Thursday, 30 April 2009

British PM's wife at conference where abortion is promoted

I'm very sorry to see that Sarah Brown (right), the wife of Gordon Brown, the British Prime Minister, has been speaking at a conference in Los Angeles at which the legalization of abortion is being promoted for African nations. The Parliamentary Network for Critical Issues (whose email address is info@pncius.org) reported: "The Vice President for the Africa Alliance of pro-abortion NGO IPAS, Dr. Eunice Brookman-Amissah, former Minister of Health, Ghana, spoke on the Maternal Health Panel and advocated for the legalization of abortion as part of a comprehensive health strategy."

Dr Brookman-Amissah is quoted as saying elsewhere: "Women tend to seek abortions when pregnancies are not supported by their partners, families or communities, when the pregnancy may threaten the woman’s health or survival or when the foetus has abnormalities. It’s not for immoral reasons ... Induced abortion is one of the safest medical procedures."

All too often maternal mortality is advanced as a reason for legalising abortion. In 2oo4, an article was published that had been written by Jeanne E. Head, a retired labor and delivery nurse, and vice president for international affairs and UN representative for the National Right to Life Committee, and by Laura Hussey, a Ph.D. student and research assistant for the National Right to Life Committee. The piece was called Does Abortion Access Protect Women's Health?.

They say: "... the main factor that has dramatically diminished abortion-related fatalities since the 1930s and '40s until today is not legalizing the procedure so much as improving the overall quality of national health-care systems."

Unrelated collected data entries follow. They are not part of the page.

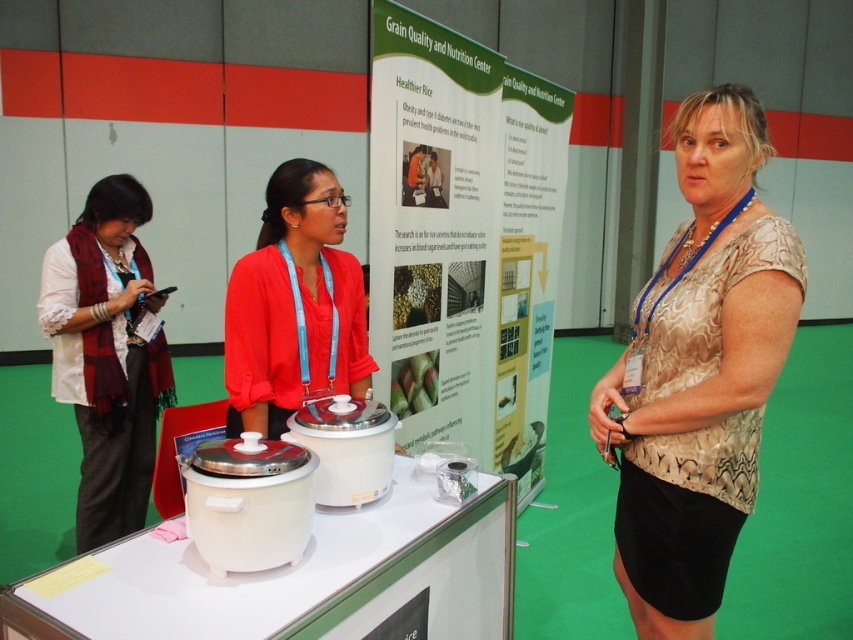 You are a photographer at the event and need to position a light source to highlight the gold textured blouse at center. Given that the light source can only be placed along the horizontal axis, which direction should you place it to ensure the blouse is well lit?

The gold textured blouse at center is positioned at point 0.583 on the horizontal axis. To ensure proper lighting, the light source should be placed to the left of the blouse since the coordinate system typically places 0 at the left edge. This would direct light towards the blouse from the left side.

You are at the Grain Quality and Nutrition Center booth and see the green paperboard poster at center and the matte white scarf at left. Which object is wider?

The green paperboard poster at center might be wider than matte white scarf at left.

What is the purpose of the point marked at coordinates (x=463, y=240) in the image?

The point marked at coordinates (x=463, y=240) indicates the location of the green paperboard poster at center in the image. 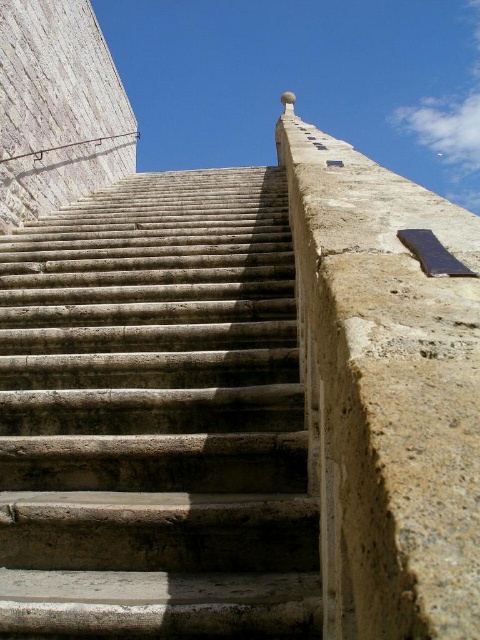 You are standing on the gray stone stairs at center and want to reach the smooth beige concrete at right. According to the scene, which direction should you move to get there?

The gray stone stairs at center is located below the smooth beige concrete at right, so you should move upwards to reach the smooth beige concrete at right.

You are a construction worker assessing the stability of the stairs. You notice two areas of smooth beige concrete at right and smooth beige concrete at upper left. Which area requires more material for repair based on their sizes?

The smooth beige concrete at right requires more material for repair since it is bigger than the smooth beige concrete at upper left.

From the picture: You are standing at the bottom of the stairs and want to walk towards the smooth beige concrete at upper left. Which direction should you turn to avoid the smooth beige concrete at right?

The smooth beige concrete at right is positioned on the right side of smooth beige concrete at upper left. To avoid it, turn left towards the smooth beige concrete at upper left. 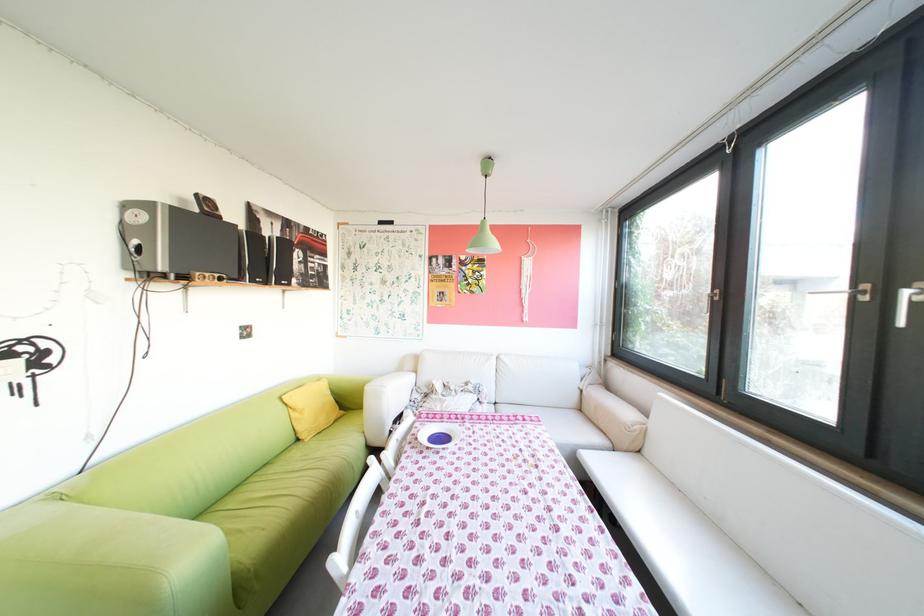 Locate an element on the screen. This screenshot has height=616, width=924. white sofa armrest is located at coordinates (385, 402). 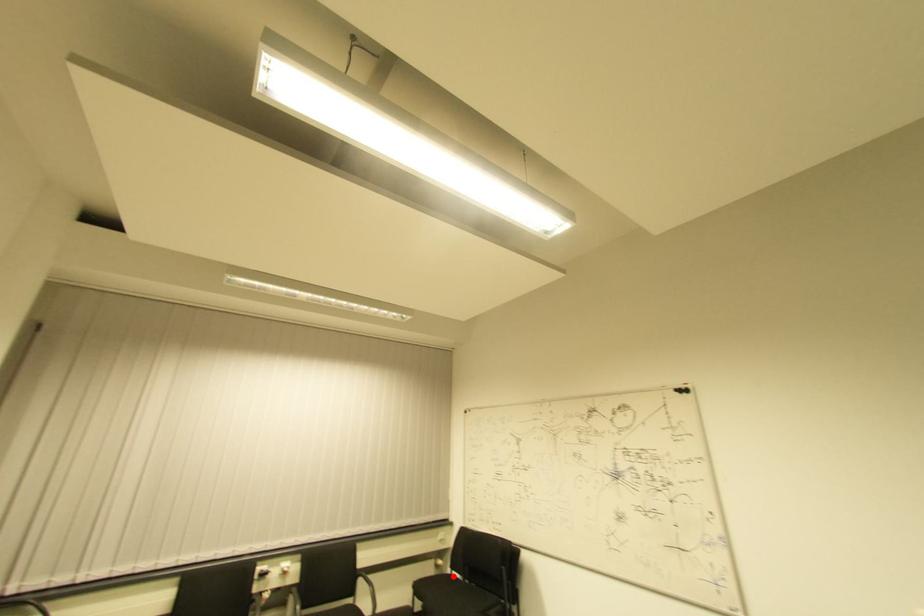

They also write: "UN publications provide several examples in which legal abortion and lower maternal mortality rates do not coincide. Consider Britain, where abortion has been broadly legal for decades, and the nearby Republic of Ireland, which has long banned the practice. According to the 1990 UN Demographic Handbook, Ireland's maternal mortality rate for 1988 was some three and a half times lower than Britain's."

They conclude: "... the facts suggest that maternal mortality can be reduced in the developing world the same way it has been done in the developed world since 1941--by improving basic and maternal health care and the general health status of women, not by legalizing abortion."